Dataset records
══════════════════════════════

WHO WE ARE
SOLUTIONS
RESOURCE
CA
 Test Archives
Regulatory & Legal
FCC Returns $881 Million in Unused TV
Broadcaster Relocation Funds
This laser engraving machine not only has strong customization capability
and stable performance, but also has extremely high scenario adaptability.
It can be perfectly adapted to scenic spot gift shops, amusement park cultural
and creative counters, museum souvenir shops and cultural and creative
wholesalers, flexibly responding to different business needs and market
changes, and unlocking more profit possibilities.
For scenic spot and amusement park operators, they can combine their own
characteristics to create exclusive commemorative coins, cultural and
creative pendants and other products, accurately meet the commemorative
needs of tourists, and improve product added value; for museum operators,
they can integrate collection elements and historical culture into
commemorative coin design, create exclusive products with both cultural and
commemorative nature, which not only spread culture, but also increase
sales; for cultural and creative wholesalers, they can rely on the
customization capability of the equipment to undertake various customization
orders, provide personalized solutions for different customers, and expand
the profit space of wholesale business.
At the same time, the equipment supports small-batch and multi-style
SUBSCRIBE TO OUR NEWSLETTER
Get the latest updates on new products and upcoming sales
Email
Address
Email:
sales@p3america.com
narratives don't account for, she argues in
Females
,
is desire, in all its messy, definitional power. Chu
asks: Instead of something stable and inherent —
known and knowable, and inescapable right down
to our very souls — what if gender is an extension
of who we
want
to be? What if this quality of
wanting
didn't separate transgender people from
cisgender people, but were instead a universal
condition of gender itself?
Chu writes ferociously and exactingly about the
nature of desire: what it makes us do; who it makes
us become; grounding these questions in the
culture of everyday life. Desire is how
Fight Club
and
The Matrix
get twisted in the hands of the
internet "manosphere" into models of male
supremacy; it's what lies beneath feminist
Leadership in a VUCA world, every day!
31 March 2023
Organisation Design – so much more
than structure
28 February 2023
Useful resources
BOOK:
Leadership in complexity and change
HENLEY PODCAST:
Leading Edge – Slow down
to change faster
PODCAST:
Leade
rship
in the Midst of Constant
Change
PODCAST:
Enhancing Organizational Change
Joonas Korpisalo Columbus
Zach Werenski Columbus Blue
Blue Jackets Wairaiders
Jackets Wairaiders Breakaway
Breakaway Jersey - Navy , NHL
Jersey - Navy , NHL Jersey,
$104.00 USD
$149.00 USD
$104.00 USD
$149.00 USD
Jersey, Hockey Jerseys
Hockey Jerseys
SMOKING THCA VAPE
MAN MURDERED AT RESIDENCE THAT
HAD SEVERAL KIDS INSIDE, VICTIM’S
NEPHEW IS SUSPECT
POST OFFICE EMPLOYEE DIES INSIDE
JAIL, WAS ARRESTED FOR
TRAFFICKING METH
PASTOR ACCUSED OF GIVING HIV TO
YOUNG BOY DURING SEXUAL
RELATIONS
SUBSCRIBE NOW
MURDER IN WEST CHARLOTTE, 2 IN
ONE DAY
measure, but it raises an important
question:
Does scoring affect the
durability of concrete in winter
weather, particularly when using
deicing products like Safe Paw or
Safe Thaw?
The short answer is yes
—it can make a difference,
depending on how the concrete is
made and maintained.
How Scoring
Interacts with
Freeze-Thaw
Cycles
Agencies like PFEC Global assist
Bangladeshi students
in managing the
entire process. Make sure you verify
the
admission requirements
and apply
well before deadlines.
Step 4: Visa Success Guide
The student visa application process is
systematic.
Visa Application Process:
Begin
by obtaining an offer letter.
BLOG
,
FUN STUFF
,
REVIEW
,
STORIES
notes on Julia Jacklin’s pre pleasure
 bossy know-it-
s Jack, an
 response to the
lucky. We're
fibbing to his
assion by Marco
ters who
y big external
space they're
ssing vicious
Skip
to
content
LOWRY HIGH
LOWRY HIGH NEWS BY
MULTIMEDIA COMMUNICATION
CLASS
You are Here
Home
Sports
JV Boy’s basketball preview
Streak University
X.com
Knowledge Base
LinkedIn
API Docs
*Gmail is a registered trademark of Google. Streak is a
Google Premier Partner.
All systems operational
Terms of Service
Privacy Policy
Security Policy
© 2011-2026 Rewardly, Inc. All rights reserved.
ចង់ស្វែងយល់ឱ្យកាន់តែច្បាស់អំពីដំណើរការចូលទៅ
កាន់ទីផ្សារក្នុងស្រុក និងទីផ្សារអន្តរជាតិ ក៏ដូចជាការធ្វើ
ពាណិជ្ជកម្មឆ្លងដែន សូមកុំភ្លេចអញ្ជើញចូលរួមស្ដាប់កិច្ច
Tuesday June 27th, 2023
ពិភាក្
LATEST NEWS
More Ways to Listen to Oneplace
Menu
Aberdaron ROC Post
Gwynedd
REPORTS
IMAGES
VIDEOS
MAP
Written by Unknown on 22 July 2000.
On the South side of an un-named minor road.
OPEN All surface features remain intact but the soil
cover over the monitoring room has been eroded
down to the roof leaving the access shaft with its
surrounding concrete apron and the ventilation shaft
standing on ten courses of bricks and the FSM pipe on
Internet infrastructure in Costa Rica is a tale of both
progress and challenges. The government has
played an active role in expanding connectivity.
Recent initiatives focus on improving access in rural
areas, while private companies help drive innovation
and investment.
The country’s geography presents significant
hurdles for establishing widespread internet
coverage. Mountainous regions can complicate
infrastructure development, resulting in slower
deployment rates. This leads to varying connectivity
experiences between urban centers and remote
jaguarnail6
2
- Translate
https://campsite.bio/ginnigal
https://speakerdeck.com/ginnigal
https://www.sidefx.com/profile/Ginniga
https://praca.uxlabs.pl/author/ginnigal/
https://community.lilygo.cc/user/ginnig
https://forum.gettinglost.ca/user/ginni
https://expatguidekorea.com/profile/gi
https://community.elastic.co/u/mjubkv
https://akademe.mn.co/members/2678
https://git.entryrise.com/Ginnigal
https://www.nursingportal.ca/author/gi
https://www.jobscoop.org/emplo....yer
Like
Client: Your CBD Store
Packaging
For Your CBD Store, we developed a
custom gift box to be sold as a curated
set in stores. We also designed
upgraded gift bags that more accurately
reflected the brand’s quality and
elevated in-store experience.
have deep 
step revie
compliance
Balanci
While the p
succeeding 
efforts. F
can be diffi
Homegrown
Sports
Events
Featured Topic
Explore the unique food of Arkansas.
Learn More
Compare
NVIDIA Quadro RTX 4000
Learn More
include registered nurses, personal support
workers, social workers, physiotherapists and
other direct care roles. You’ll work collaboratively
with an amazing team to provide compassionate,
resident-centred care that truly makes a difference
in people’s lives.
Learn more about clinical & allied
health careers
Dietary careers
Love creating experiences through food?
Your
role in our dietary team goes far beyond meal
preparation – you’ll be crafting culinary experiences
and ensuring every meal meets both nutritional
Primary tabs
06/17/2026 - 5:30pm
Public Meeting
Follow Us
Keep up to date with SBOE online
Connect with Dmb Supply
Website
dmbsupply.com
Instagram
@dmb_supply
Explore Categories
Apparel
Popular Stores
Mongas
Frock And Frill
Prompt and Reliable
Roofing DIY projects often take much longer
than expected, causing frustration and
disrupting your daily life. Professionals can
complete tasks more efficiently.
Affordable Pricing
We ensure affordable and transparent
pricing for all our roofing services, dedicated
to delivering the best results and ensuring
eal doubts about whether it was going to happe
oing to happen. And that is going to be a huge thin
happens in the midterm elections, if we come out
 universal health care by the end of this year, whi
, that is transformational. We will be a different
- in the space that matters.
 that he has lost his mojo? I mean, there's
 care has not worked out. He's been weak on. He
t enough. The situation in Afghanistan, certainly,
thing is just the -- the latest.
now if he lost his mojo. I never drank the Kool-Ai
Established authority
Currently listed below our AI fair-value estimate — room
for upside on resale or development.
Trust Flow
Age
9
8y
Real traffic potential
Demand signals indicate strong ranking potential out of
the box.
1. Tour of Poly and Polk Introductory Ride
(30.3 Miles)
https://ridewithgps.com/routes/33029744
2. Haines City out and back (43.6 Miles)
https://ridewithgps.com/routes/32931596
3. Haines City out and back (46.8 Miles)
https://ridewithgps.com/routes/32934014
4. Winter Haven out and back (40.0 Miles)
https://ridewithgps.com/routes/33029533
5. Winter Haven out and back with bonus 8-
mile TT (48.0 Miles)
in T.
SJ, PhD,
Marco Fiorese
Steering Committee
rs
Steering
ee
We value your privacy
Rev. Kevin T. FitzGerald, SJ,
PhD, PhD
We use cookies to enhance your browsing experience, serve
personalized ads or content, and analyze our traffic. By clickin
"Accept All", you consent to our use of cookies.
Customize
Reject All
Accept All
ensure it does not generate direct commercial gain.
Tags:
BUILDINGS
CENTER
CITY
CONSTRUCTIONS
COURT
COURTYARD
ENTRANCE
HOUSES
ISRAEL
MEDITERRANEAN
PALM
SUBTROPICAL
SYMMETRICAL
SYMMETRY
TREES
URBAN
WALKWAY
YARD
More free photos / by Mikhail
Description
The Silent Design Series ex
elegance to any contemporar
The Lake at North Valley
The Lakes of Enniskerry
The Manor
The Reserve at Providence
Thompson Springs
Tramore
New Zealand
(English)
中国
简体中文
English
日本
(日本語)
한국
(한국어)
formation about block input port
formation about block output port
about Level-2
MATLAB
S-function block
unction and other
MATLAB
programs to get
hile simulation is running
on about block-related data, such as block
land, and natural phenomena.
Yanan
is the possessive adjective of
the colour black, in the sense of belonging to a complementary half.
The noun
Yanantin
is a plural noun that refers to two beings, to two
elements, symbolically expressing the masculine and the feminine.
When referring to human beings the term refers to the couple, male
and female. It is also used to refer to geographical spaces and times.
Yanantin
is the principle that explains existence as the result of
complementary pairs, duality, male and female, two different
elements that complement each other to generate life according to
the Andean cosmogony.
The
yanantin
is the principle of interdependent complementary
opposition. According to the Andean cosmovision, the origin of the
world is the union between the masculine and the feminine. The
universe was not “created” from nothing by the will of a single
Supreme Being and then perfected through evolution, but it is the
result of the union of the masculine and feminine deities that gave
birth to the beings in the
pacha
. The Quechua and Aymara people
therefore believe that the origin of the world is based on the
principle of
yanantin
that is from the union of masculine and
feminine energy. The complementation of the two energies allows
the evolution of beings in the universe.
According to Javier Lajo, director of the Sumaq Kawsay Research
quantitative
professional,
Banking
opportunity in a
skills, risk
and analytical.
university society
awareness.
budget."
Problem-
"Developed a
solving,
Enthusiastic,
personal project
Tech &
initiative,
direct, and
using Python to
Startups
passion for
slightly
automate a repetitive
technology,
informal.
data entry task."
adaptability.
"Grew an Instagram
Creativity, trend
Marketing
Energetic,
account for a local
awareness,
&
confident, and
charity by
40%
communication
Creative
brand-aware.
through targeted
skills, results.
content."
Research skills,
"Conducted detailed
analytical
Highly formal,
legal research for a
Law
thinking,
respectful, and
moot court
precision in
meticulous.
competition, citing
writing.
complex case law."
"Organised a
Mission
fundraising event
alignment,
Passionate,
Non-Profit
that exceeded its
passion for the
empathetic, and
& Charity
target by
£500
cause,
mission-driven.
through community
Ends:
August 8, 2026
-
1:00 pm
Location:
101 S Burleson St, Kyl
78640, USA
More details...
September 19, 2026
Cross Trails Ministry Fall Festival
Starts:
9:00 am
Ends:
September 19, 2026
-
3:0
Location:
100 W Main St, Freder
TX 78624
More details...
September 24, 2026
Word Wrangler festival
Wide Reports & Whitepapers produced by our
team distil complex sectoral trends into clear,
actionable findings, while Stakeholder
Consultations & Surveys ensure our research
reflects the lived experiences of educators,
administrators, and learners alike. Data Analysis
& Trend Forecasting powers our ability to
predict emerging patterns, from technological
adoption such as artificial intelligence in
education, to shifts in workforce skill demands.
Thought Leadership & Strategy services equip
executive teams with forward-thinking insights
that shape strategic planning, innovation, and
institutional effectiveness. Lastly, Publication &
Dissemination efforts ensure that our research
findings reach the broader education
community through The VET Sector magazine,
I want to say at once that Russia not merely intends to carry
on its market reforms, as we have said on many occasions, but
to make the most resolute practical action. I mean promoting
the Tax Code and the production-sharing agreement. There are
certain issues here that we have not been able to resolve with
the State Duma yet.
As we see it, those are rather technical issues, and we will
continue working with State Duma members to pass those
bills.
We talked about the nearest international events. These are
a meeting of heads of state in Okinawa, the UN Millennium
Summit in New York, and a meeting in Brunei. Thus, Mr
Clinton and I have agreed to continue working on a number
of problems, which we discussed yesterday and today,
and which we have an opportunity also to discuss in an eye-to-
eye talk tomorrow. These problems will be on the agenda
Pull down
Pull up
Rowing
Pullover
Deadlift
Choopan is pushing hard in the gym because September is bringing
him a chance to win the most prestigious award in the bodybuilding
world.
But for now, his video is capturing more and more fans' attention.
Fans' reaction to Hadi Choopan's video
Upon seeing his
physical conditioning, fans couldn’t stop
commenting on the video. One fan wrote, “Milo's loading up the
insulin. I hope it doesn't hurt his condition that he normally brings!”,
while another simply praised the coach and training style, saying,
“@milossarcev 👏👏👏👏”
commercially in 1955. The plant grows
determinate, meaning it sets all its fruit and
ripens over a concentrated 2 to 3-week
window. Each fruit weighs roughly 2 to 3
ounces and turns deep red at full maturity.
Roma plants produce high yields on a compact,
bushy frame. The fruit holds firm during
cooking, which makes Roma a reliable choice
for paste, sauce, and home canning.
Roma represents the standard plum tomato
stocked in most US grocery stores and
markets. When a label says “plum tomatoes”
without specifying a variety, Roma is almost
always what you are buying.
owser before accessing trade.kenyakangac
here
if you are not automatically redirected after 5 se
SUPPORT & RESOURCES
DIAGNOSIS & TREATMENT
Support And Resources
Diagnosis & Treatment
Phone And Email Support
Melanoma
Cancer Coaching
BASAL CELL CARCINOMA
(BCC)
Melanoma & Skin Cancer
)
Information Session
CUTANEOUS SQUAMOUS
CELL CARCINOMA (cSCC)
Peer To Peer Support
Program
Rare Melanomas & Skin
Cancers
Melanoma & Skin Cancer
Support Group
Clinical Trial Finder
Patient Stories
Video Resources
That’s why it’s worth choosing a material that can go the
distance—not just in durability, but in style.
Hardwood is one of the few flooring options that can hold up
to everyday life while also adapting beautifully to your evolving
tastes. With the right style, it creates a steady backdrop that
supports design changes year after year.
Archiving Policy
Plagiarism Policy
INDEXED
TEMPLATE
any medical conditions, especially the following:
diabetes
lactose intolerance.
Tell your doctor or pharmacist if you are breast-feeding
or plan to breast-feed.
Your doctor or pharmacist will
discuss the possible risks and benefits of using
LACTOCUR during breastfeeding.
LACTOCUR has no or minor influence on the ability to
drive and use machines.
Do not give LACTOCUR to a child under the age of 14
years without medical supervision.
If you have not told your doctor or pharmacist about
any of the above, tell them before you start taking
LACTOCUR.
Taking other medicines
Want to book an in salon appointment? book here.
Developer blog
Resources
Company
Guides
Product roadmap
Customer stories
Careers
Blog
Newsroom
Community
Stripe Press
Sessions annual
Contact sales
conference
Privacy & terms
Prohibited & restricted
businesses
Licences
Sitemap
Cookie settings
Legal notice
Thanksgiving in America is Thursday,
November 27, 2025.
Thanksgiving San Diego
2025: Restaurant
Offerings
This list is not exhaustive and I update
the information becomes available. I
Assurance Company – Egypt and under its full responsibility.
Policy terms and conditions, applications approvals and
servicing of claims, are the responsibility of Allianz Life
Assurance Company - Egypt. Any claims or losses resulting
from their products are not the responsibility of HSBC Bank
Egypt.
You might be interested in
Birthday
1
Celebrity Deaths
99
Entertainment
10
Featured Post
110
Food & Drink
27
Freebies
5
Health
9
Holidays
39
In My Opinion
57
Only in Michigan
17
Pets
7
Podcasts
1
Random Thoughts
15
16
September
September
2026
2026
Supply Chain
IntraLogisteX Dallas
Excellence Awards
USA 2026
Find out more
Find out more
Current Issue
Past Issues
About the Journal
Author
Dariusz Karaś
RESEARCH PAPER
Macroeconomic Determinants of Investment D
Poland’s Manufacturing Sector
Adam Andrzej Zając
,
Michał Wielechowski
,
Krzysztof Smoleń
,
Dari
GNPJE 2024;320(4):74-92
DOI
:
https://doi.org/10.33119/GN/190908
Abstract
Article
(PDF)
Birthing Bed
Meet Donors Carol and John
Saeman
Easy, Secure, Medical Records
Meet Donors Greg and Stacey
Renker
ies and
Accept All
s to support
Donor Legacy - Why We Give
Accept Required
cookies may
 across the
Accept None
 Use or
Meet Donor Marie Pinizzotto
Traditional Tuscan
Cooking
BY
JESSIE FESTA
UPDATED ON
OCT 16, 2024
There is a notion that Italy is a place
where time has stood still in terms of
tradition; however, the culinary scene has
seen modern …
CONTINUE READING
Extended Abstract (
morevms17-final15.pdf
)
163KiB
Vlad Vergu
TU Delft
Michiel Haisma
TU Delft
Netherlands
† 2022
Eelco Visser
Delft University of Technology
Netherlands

══════════════════════════════

About this exercise
Within the material, find all lines that hold the word "shaft" and show them.

Task response
down to the roof leaving the access shaft with its
surrounding concrete apron and the ventilation shaft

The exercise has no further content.